Little wonder the winds are strong–with gusts from 30 to 40 mph being reported up and down the western Lake Michigan shoreline. Gusts have reached 32 mph at the Harrison-Dever Crib 3 miles off the north Chicago lakeshore, but have reached 41 mph up the lake in Sheboygan. These winds are sweeping into the area beneath the southern flank of, by late-spring standards, an impressive 1037 mb (30.62″) Canadian high pressure centered over Canada’s Ontario province. That a very respectable high pressure for this time of year.

Lake Michigan’s surface has been churned by the strong post cold frontal winds

It’s been interesting watch the impact on Lake Michigan Wednesday morning–the change in the lake state has been quite dramatic in the opening hours of the day.

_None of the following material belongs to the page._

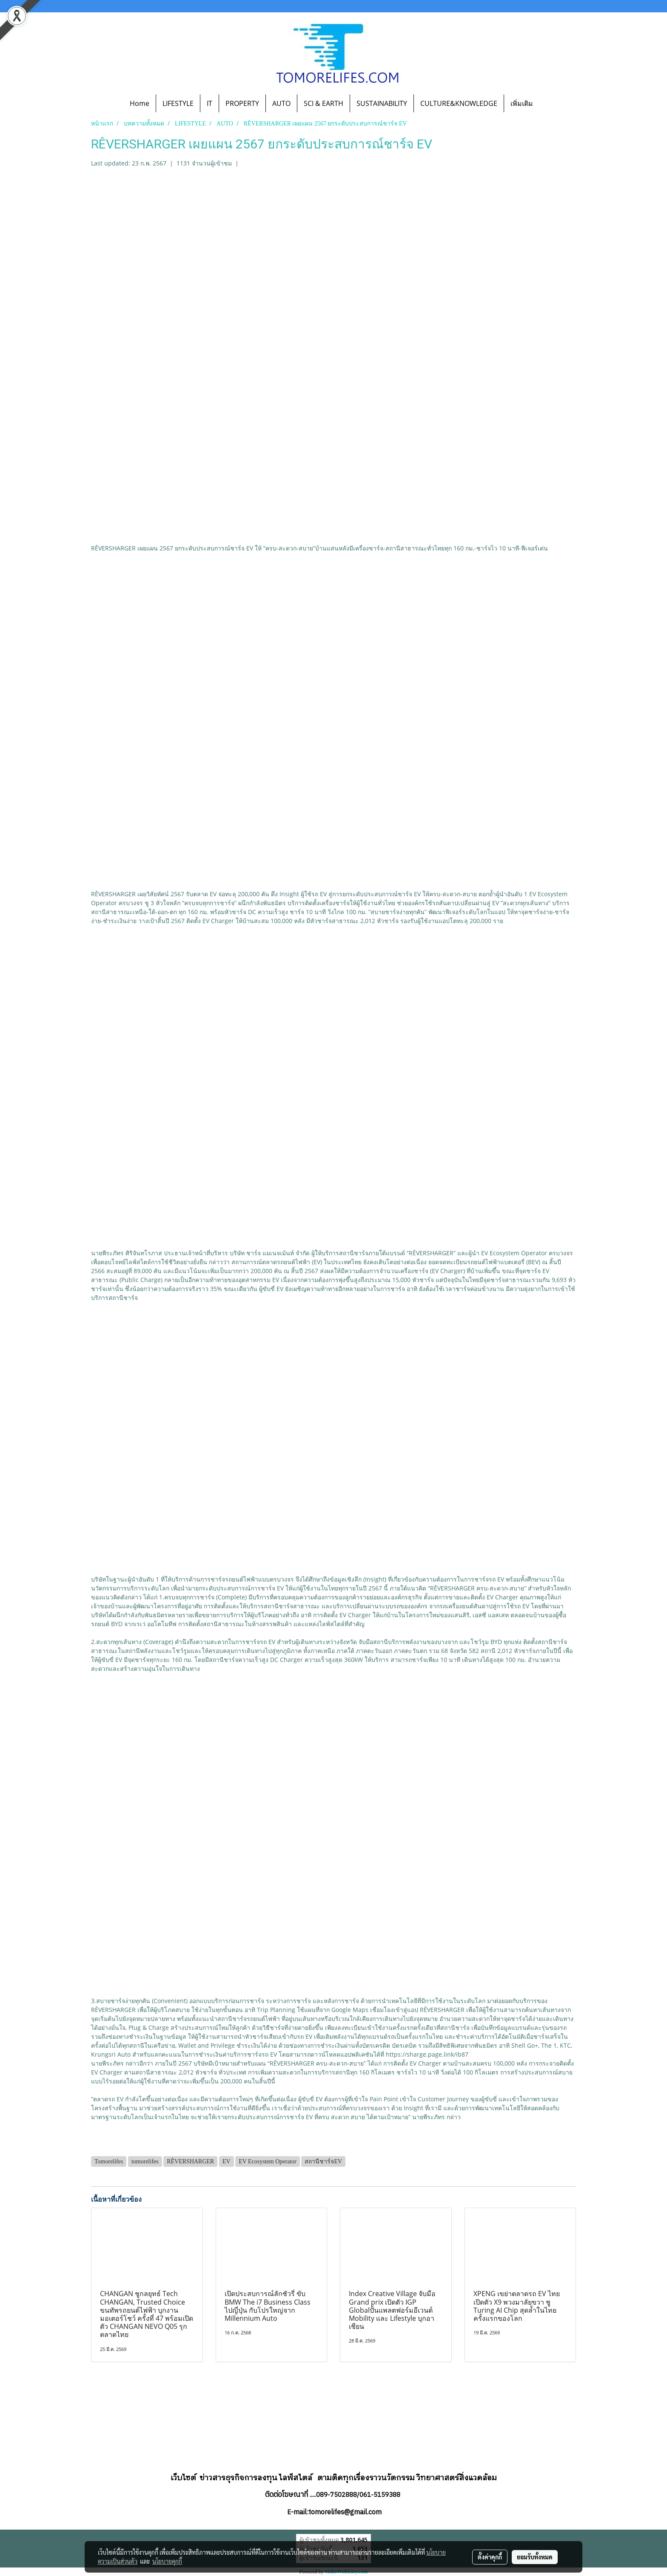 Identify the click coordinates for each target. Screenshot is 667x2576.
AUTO (281, 103)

The initially quiet lake surface at an just past daybreak Wednesday has been replaced by well developed southbound waves sweeping onto Chicago beaches with whitecaps. Video from the Edgewater shoreline.

A broken deck of low, post frontal stratus clouds with evidence of Canadian smoke is now sweeping southward along and over the Chicago shoreline hiding the sun on occasion.

What’s ahead Wednesday

The stage is set for a cool, windy day with temps far lower than Tuesday’s July level 80s–in fact anywhere from 20 to 30-deg cooler–the equivalent of moving from a July-level temp regime back to late April temp levels. Daytime temps Wednesday will retreat to the 60s inland and fall back to the 50s along the Lake Michigan shoreline.

Were this swimming season or a weekend with southern Lake Michigan populated by mariners, concerns over the rip-currents and growing wave heights would be front and center in the wind whipped Lake Michigan waters.

I’m posting a series of wave height forecast panels which you can cycle through and watch what amounts to a model forecast of how wave heights will continue building as the full fetch “NNE” winds run the 280 mile length of Lake Michigan–allowing plenty of time for energy transfer from the wind to the lake surface building waves into a 6 to 9 ft. range along the Chicago shoreline and offshore waters. A SMALL CRAFT ADVISORY IS IN EFFECT through 7am CDT Thursday.